Für mehr KI sollten die Kräfte in Europa gebündelt werden. «Wir haben sechs ausgezeichnete KI-Kompetenzzentren in Deutschland, außerdem Exzellenz-Cluster in Frankreich und den Niederlanden. Wenn die mehr zusammenarbeiten, macht uns das alle attraktiver.» Das hätte eine große Ausstrahlung. «Dann könnten wir Europäer auch Wissenschaftler aus den USA zurückholen. In Deutschland sind wir beispielsweise sehr gut in der industriellen Robotik und der Mustererkennung in der Medizintechnik aufgestellt.»

Der Präsident des Bundesverbands der Deutschen Industrie (BDI) sprach sich außerdem für eine andere Einstellung zum Datenschutz aus. «Der europäische Ansatz mit der Grundidee von Datenvermeidung und Datensparsamkeit führt uns in eine Sackgasse. Das ist nicht mehr zeitgemäß. Zu viele Daten lassen sich heute gar nicht verwenden. Wir müssen hin zur Idee der Datensouveränität. Wir brauchen eine Datenpolitik in Deutschland und Europa, die Unternehmen Geschäftsmodelle aus anonymisierten und personenbezogenen Daten ermöglicht.»

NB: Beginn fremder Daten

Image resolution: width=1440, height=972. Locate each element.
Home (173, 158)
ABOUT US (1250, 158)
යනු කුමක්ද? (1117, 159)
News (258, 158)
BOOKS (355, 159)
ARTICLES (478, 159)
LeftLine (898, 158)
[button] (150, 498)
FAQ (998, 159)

Nötig sei eine «Nomenklatur», mit der jeder, der eine Datenplattform betreiben wolle, auf «Big Data» zurückgreifen könne, so Kempf: «Nicht falsch verstehen: Ich bin ein großer Verfechter von Datenschutz. Aber ich wünsche mir zum Beispiel im Gesundheitswesen weitaus mehr Möglichkeiten, um Kranken besser zu helfen. So ist die Corona-Warn-App in Deutschland kein Instrument zur Nachverfolgung des Infektionsgeschehens, sondern ein reines Warnsystem. Es muss bessere Lösungen geben, die wir auch in Europa realisieren wollen – nicht nur in den USA oder China.»

Kempf tritt Ende des Jahres als BDI-Präsident ab. Sein Nachfolger wird der langjährige Siemens-Manager Siegfried Russwurm, der Aufsichtsratsvorsitzender der Industriekonzerne Thyssenkrupp und Voith ist.